Return the listing below verbatim. Pictures do not belong in the copy.
== Segment start ==
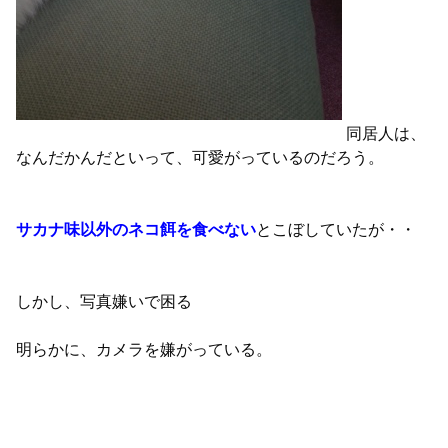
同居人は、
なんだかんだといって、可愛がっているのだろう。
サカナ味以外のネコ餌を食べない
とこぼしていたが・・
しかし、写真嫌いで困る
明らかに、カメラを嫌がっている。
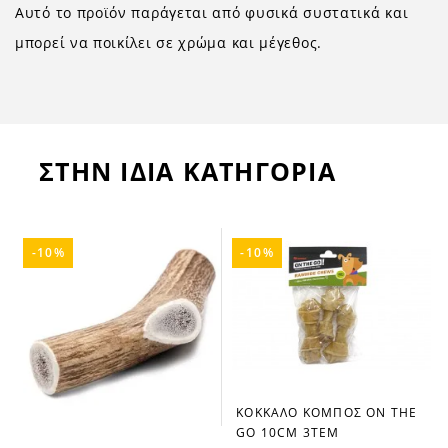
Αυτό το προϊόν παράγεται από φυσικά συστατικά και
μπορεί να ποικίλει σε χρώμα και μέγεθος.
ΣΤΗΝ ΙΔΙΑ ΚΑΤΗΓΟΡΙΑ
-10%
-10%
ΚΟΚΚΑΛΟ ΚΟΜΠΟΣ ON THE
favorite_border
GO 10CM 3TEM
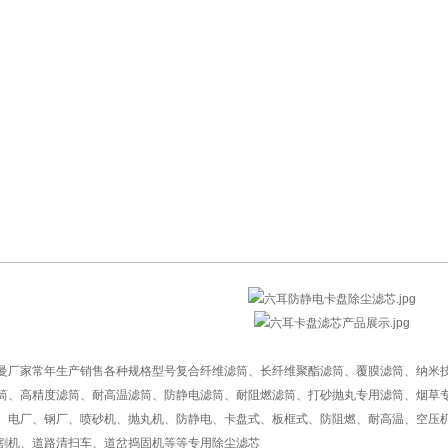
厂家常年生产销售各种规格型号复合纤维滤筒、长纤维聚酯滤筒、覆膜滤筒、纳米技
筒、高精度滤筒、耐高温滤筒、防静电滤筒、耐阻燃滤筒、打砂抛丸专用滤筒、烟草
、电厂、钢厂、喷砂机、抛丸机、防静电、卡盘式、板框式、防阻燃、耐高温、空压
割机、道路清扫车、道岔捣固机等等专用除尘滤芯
== Segment end ==
* Solved exercise:
同居人は、
なんだかんだといって、可愛がっているのだろう。
サカナ味以外のネコ餌を食べない
とこぼしていたが・・
しかし、写真嫌いで困る
明らかに、カメラを嫌がっている。
Αυτό το προϊόν παράγεται από φυσικά συστατικά και
μπορεί να ποικίλει σε χρώμα και μέγεθος.
ΣΤΗΝ ΙΔΙΑ ΚΑΤΗΓΟΡΙΑ
-10%
-10%
ΚΟΚΚΑΛΟ ΚΟΜΠΟΣ ON THE
favorite_border
GO 10CM 3TEM
厂家常年生产销售各种规格型号复合纤维滤筒、长纤维聚酯滤筒、覆膜滤筒、纳米技
筒、高精度滤筒、耐高温滤筒、防静电滤筒、耐阻燃滤筒、打砂抛丸专用滤筒、烟草
、电厂、钢厂、喷砂机、抛丸机、防静电、卡盘式、板框式、防阻燃、耐高温、空压
割机、道路清扫车、道岔捣固机等等专用除尘滤芯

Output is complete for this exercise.